## [To do]
What you produce should be every line from the data that includes "дома".

(Records contained in a dataset)
#####

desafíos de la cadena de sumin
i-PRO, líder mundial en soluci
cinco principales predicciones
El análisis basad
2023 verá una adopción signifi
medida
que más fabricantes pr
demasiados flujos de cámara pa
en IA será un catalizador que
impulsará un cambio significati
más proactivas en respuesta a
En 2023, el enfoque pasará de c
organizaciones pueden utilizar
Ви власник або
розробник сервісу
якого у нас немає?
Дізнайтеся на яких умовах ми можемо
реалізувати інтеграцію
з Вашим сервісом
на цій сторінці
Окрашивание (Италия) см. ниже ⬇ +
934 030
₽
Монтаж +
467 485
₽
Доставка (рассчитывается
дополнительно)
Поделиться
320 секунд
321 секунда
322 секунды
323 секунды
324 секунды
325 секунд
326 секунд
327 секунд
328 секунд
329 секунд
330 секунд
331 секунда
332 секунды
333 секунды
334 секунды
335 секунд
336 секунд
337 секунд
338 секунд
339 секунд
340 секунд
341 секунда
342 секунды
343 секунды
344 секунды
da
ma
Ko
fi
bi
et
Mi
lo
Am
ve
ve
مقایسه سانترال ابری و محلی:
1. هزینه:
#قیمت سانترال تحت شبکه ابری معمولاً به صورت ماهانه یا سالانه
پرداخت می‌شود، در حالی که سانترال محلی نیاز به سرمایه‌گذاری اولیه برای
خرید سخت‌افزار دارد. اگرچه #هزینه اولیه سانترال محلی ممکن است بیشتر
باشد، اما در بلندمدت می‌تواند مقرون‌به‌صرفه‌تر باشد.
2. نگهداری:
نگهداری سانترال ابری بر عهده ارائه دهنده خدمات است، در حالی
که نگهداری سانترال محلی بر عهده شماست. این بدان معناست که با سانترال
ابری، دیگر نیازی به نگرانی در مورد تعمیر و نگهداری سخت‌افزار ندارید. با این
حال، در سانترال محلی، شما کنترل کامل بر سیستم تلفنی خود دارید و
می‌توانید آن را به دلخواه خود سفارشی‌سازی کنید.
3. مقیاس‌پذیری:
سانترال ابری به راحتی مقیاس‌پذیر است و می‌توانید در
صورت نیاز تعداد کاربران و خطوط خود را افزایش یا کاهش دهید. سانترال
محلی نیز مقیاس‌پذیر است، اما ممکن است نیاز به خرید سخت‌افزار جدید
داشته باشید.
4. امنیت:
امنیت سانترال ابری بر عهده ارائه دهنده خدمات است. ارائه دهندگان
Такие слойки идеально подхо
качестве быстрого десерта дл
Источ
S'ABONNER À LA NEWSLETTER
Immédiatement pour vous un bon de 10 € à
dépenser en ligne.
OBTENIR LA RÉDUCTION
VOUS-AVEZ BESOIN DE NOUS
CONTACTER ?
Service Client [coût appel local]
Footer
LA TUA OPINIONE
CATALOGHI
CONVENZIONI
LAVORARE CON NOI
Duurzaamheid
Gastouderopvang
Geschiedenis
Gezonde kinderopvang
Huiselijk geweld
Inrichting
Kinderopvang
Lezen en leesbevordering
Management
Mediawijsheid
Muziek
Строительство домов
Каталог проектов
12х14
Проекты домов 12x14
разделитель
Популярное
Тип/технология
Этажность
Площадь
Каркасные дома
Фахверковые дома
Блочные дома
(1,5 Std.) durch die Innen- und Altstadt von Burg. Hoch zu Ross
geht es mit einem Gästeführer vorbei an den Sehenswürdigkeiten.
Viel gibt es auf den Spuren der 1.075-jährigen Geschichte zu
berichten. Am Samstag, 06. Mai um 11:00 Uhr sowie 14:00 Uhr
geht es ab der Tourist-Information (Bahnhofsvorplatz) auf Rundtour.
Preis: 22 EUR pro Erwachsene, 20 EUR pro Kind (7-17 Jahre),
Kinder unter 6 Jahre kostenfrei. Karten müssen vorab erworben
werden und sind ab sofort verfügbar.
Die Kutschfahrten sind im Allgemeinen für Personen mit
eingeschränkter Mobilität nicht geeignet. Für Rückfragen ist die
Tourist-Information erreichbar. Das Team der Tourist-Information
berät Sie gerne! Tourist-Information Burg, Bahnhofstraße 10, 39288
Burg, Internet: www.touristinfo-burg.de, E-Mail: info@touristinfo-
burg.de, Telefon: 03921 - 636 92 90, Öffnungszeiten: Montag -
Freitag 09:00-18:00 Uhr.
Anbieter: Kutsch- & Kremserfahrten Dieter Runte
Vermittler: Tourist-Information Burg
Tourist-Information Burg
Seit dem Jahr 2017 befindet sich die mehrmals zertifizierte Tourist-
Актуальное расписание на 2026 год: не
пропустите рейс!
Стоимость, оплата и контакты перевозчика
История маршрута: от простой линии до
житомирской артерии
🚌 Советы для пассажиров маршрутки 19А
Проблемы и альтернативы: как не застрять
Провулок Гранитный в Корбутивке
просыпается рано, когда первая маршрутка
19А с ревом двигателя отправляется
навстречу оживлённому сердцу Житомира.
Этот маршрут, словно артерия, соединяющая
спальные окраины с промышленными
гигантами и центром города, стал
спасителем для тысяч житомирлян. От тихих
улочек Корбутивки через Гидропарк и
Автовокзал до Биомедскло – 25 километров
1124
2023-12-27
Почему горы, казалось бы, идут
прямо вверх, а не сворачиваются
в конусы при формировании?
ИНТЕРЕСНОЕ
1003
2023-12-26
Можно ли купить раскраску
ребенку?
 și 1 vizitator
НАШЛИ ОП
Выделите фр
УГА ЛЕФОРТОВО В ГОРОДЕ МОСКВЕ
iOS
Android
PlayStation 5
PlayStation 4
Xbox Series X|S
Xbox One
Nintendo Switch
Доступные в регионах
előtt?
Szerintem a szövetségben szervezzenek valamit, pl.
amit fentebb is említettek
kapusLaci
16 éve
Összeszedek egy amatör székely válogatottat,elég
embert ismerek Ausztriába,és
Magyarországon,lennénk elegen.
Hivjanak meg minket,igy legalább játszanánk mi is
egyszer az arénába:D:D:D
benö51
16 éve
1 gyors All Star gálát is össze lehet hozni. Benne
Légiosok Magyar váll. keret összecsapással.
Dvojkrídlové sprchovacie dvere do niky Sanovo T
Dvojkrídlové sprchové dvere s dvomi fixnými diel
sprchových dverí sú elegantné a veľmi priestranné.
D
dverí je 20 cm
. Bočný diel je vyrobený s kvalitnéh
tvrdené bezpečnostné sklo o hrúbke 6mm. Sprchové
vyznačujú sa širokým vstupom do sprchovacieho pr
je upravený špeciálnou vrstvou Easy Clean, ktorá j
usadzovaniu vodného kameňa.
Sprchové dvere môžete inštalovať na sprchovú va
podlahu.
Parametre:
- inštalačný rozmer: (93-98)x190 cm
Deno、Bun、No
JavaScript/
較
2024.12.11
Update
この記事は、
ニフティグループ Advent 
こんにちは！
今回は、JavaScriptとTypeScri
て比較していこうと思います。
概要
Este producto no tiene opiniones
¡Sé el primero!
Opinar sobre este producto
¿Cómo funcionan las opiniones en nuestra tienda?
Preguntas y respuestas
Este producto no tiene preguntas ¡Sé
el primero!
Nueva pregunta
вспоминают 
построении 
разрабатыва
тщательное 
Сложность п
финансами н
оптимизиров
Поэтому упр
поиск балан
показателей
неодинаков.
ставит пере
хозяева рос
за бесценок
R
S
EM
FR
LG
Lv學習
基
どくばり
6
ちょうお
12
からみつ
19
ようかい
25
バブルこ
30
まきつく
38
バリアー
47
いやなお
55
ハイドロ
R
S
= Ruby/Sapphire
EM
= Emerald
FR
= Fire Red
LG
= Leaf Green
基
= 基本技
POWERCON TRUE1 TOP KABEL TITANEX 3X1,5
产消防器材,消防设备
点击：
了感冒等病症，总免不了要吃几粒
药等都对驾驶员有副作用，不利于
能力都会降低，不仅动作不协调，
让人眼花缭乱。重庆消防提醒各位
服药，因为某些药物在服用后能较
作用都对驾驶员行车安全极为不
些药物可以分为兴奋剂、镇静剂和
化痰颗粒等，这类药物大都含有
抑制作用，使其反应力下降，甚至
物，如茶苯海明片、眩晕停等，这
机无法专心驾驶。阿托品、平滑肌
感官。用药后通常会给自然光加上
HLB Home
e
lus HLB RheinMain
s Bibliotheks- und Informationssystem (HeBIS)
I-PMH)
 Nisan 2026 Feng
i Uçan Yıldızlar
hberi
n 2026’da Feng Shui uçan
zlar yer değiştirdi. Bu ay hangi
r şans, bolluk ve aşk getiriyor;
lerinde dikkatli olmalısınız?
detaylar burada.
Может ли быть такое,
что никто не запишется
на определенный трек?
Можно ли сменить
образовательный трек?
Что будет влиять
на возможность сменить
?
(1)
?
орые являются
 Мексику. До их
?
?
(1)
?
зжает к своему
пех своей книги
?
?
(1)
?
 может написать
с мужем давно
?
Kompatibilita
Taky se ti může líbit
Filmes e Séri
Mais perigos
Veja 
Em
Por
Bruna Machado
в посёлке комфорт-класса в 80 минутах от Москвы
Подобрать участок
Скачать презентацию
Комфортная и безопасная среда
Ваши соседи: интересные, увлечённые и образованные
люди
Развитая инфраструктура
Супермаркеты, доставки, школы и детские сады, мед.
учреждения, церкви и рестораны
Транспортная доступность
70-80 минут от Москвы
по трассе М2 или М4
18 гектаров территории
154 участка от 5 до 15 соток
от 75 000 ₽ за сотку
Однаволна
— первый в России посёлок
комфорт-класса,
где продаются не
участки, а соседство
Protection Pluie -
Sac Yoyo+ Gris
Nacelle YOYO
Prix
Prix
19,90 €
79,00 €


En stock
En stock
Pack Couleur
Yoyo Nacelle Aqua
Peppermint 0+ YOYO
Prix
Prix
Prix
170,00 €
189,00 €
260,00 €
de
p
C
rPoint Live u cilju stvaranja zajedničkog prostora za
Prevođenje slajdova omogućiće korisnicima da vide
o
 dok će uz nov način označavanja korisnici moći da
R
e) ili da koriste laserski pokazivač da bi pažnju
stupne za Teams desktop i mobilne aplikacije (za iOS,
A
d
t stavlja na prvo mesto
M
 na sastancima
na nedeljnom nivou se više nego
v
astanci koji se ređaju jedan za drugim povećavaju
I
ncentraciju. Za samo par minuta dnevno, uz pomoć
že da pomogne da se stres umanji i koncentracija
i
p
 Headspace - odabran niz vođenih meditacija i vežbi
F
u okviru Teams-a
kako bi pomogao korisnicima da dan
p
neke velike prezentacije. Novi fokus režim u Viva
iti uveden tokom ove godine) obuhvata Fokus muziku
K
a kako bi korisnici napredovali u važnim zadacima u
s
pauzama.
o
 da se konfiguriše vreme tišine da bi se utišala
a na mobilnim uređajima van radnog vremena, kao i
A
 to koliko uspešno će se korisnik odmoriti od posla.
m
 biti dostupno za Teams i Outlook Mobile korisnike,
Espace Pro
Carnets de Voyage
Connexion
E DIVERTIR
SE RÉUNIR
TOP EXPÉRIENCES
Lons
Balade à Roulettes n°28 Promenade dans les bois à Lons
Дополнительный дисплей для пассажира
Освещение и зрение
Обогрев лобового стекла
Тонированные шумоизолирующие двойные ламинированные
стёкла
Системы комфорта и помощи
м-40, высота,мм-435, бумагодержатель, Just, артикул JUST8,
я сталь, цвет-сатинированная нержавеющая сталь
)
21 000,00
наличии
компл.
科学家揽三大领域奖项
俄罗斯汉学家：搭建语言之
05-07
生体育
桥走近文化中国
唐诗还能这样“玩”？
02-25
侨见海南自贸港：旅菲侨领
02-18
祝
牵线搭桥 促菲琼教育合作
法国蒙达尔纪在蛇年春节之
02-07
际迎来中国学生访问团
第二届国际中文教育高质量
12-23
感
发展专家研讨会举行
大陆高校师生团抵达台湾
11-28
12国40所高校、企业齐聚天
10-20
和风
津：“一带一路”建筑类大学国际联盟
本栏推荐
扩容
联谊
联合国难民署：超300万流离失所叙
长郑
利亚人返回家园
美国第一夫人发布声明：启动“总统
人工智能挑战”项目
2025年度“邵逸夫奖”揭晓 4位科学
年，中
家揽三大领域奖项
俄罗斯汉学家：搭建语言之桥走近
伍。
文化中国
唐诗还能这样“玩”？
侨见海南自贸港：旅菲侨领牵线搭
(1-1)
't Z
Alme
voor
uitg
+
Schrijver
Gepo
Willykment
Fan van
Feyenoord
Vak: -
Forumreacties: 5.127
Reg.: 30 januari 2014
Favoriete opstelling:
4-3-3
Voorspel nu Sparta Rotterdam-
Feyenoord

#####

## [Reply to the exercise]
Каркасные дома
Фахверковые дома
Блочные дома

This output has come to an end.